Lydia J. Sartain, District Attorney, W. M. Brownell, Jr., Assistant District Attorney, for appellee.
Defendant Tuttle entered pleas of guilty to two counts of aggravated child molestation, two counts of aggravated sodomy, and five counts of child molestation. The victim of each offense was defendant's daughter. In this appeal, defendant raises two enumerations of error which relate only to his sentencing. Held:
1. In the first enumeration of error, defendant contends that the superior court erred in considering a report based in large part upon results of penile plethysmograph testing in determining defendant's sentence since evidence of the results of such testing has been held inadmissible. Gentry v. State, 213 Ga. App. 24, 25 (2) ( 443 S.E.2d 667). However, we are unable to reach the merits of defendant's contention since this issue was not preserved for appellate review by any objection below. While there was some reference at the sentence hearing to the report of which defendant now complains, and it was clearly apparent that the superior court had received and would consider the report, there was no objection to consideration of the report on the grounds now stated by defendant.

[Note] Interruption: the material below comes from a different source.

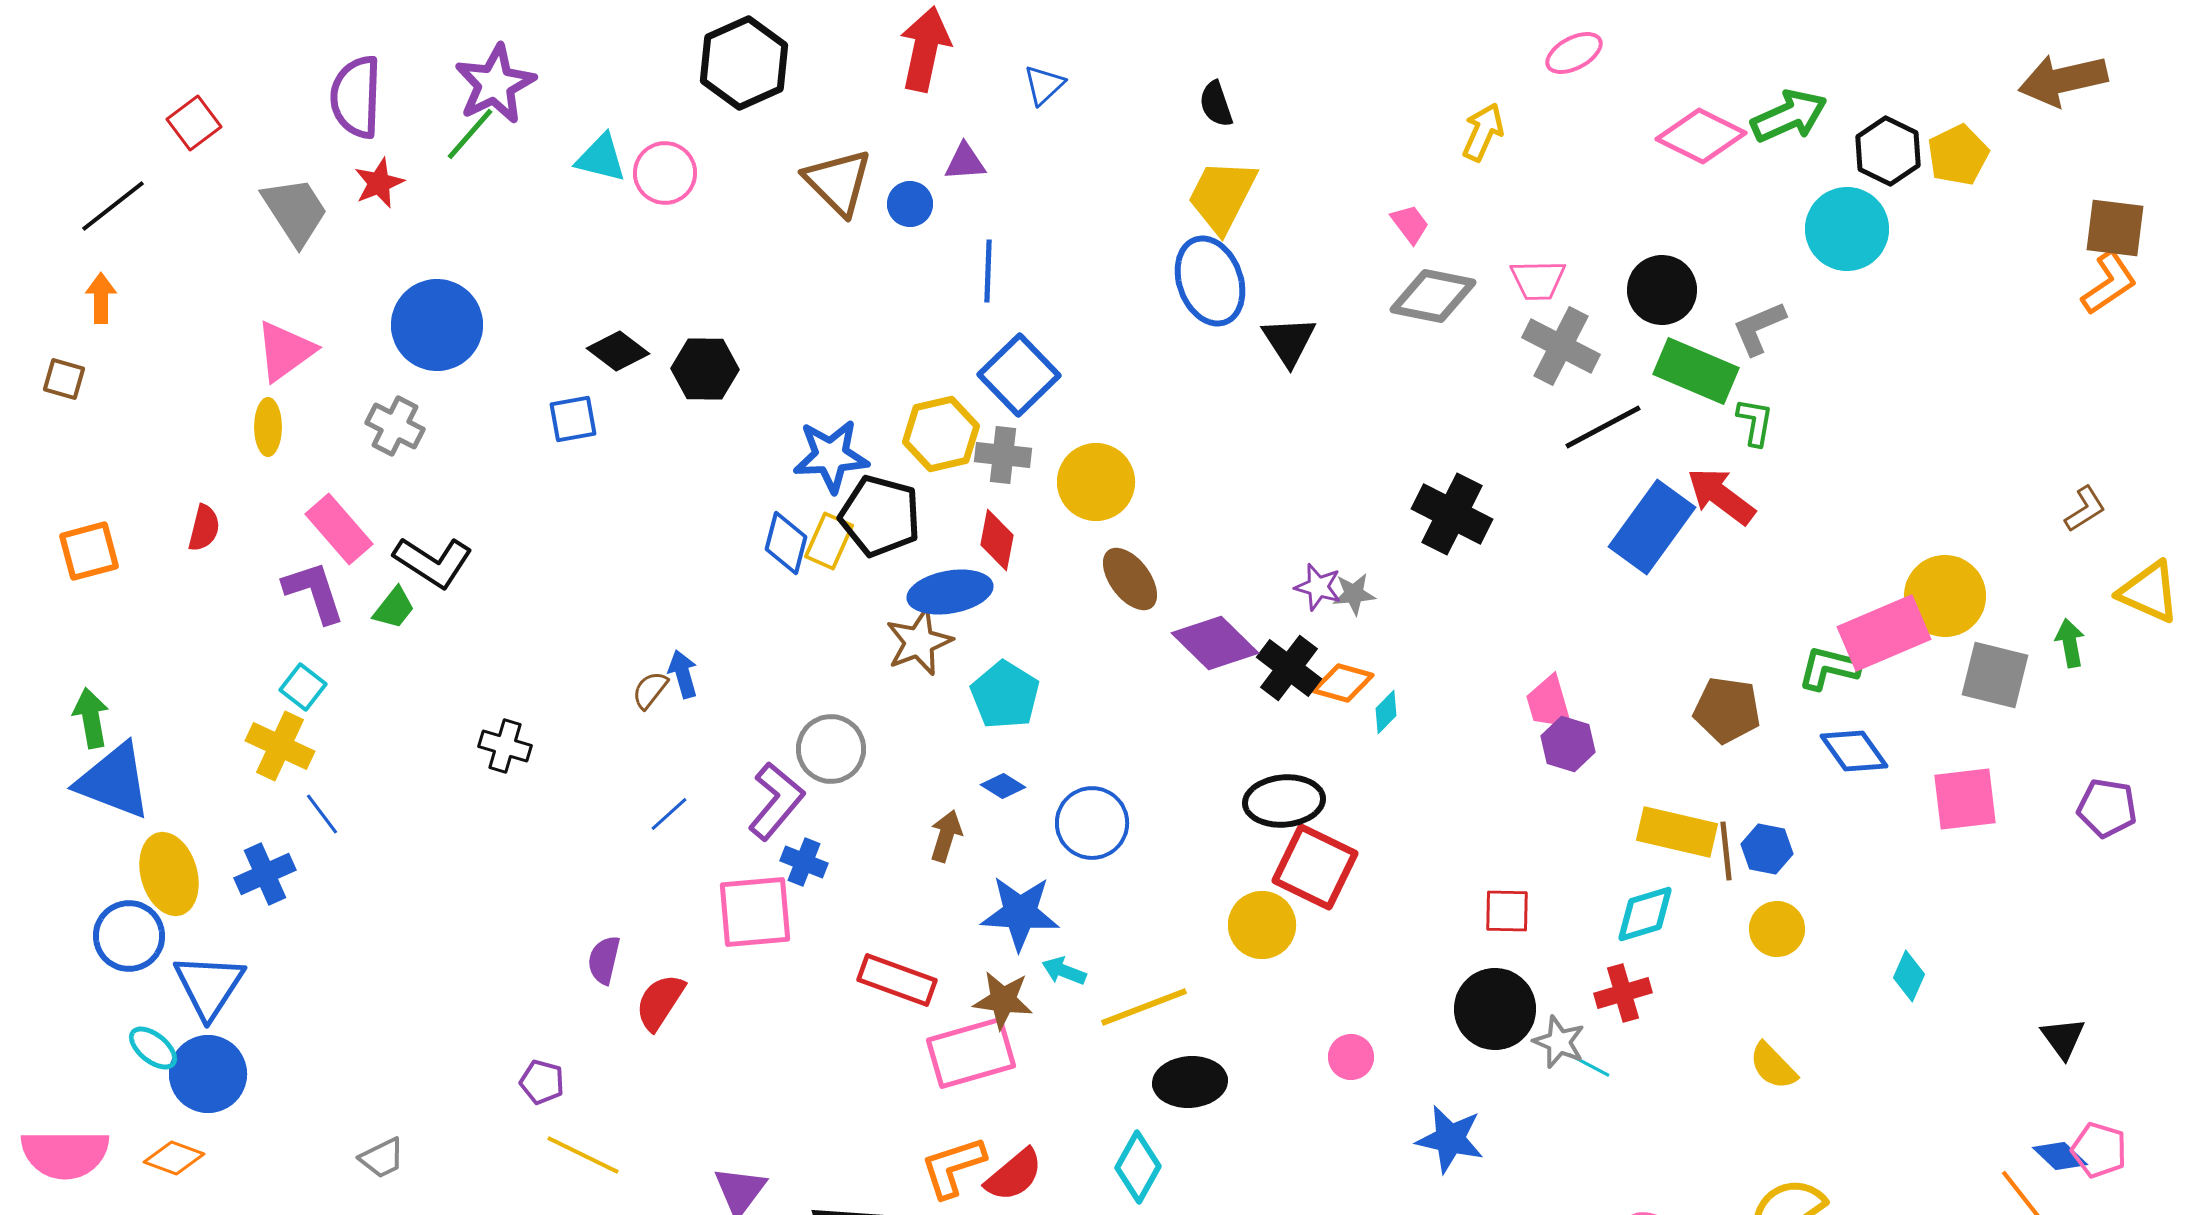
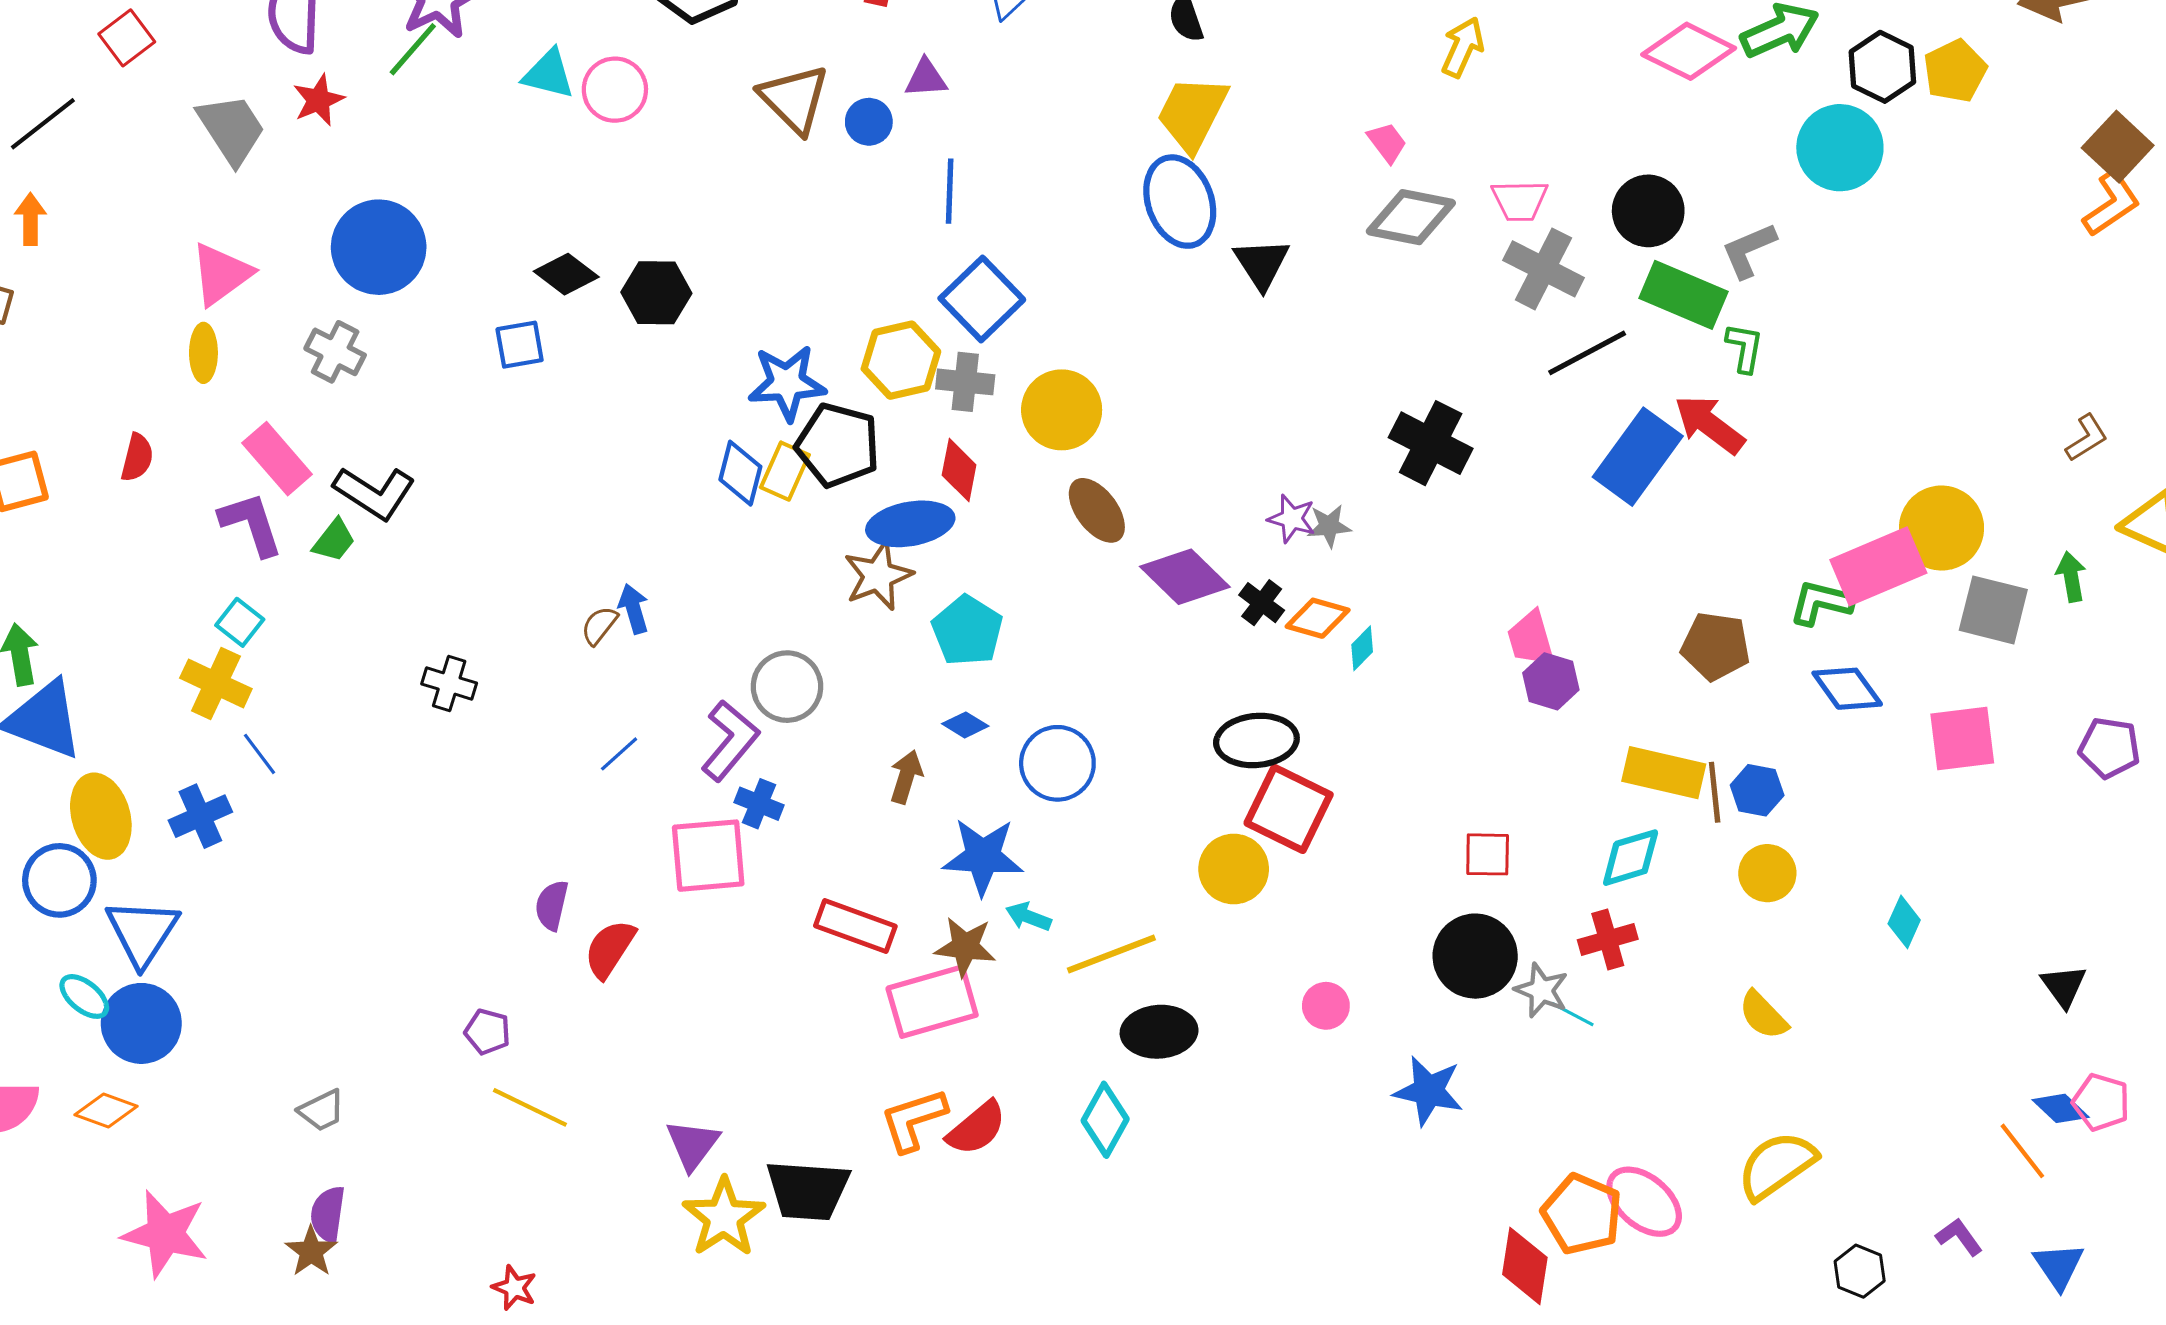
brown square: (2115, 228) -> (2118, 147), turned 36
black cross: (1289, 668) -> (1262, 603), size x0.7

This court will not consider issues raised for the first time on appeal. Chalker v. State, 184 Ga. App. 596 (1) ( 362 S.E.2d 152).
2. Defendant's remaining enumeration of error maintains that the superior court erred in imposing as a condition of probation that defendant have no direct or indirect contact with his seven-year-old daughter until she reaches the age of majority. While defendant acknowledges that this court has upheld conditions of probation which restricted contact between family members for brief periods of time, he argues that the duration of the ban on contact imposed upon him is an abuse of the superior court's discretion and a violation of his rights under the Fifth and Fourteenth Amendments of the Constitution of the United States.
"The trial judge is expressly authorized by OCGA § 17-10-1 (a) to `suspend or probate all or any part of the entire sentence under such rules and regulations as the judge deems proper. . . ." OCGA § 42-8-35 sets forth 12 conditions which may be imposed on probation. This list, however, is not exclusive. Parkerson v. State, 156 Ga. App. 440 ( 274 S.E.2d 799) (1980). `A trial court certainly has broad discretion to determine the terms and conditions of probation. In the absence of express authority to the contrary, we see no logical reason why any reasonable condition imposed for probation or suspension of a sentence by a trial court should not be approved.' (Citations and punctuation omitted.) Pitts v. State, 206 Ga. App. 635, 637 (3) ( 426 S.E.2d 257) (1992)." Ballenger v. State, 210 Ga. App. 627, 628 (1) ( 436 S.E.2d 793). See also State v. Collett, 232 Ga. 668, 670 ( 208 S.E.2d 472).
In some instances a condition of probation involves a waiver of a defendant's rights including those protected by state or federal constitutions. However, the conditions of probation are not imposed involuntarily, but are accepted by convicted criminals as a condition necessary to avoid incarceration in the penitentiary. Falkenhainer v. State, 122 Ga. App. 478, 480 ( 177 S.E.2d 380). Whether the waiver of rights required under the condition of probation amounts to an abuse of discretion depends upon whether it is "related to a legitimate purpose underlying the criminal justice system . . . [or whether defendant's] loss of rights relates in a rational way to the purpose underlying the sentencing objective, to prevent his involvement in criminal activity by monitoring his conduct while he serves the probationary part of his sentence." Allen v. State, 258 Ga. 424, 425 (3) ( 369 S.E.2d 909). See also Land v. State, 262 Ga. 898, 901 (5) ( 426 S.E.2d 370).
A condition of probation which precludes contact between the perpetrator of a sexual crime and his victim bears a reasonable relation to future criminality especially where a family relationship provided the opportunity for the past criminal conduct. Potts v. State, 207 Ga. App. 863, 866 (3) ( 429 S.E.2d 526); Hardman v. Hardman, 185 Ga. App. 519, 521 (5) ( 364 S.E.2d 645) (overruled on other grounds Pender v. Witcher, 196 Ga. App. 856 ( 397 S.E.2d 193)); West v. State, 160 Ga. App. 855, 856 (4) ( 287 S.E.2d 694). As to the duration of the conditions of probation, we find that the general rule is that the conditions may remain in force for the period of probation and find no authority which would require curtailing the conditions of probation at an earlier date in the case sub judice. See Ballenger v. State, 210 Ga. App. 627, 629 (3), supra; Wyche v. State, 197 Ga. App. 148, 149 (3) ( 397 S.E.2d 738).
Judgment affirmed. Pope, C. J., and Smith, J., concur.